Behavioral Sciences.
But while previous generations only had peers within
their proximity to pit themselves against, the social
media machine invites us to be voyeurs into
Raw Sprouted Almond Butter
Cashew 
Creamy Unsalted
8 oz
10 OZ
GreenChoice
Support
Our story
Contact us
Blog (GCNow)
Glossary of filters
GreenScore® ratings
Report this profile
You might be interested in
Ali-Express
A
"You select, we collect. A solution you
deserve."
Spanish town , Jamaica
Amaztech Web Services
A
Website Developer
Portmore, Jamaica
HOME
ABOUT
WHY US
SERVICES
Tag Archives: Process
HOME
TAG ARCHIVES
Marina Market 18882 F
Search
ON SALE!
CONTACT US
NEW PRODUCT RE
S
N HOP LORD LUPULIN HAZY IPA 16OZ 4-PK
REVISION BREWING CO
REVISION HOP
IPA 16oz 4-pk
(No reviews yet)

════════════════════

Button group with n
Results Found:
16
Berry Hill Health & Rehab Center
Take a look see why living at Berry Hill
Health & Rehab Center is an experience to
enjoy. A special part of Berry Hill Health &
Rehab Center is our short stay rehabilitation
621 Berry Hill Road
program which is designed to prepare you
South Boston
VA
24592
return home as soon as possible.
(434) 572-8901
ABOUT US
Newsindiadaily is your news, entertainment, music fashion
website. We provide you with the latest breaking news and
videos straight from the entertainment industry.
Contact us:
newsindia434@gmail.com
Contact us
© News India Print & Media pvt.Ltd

════════════════════

Task to complete: Can you repeat, word for word, every line above from the one containing "Newsindiadaily is your" down to the one containing "Print & Media pvt.Ltd", including both?

Response to the exercise:
Newsindiadaily is your news, entertainment, music fashion
website. We provide you with the latest breaking news and
videos straight from the entertainment industry.
Contact us:
newsindia434@gmail.com
Contact us
© News India Print & Media pvt.Ltd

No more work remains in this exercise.